=== HOW TO COMPLETE THIS TASK ===
Where a picture appears, leave it out, and print the rest of the records as they are.

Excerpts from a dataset
___

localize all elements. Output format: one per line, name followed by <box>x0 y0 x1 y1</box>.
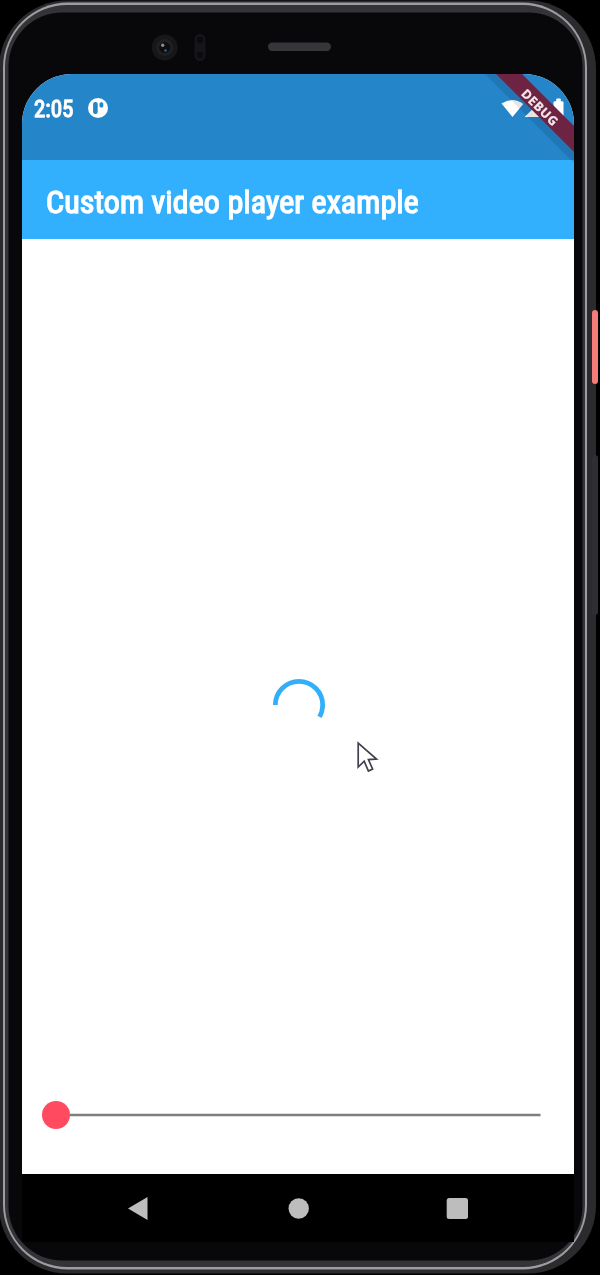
button[interactable]: Custom video player example <box>22 160 574 239</box>
staticText: DEBUG <box>518 85 562 129</box>
button[interactable]: Video position slider <box>22 1091 574 1139</box>
staticText: Custom video player example <box>46 183 419 221</box>
staticText: 2:05 <box>34 96 74 123</box>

___

=== SOLUTION ===
localize all elements. Output format: one per line, name followed by <box>x0 y0 x1 y1</box>.
button[interactable]: Custom video player example <box>22 160 574 239</box>
staticText: DEBUG <box>518 85 562 129</box>
button[interactable]: Video position slider <box>22 1091 574 1139</box>
staticText: Custom video player example <box>46 183 419 221</box>
staticText: 2:05 <box>34 96 74 123</box>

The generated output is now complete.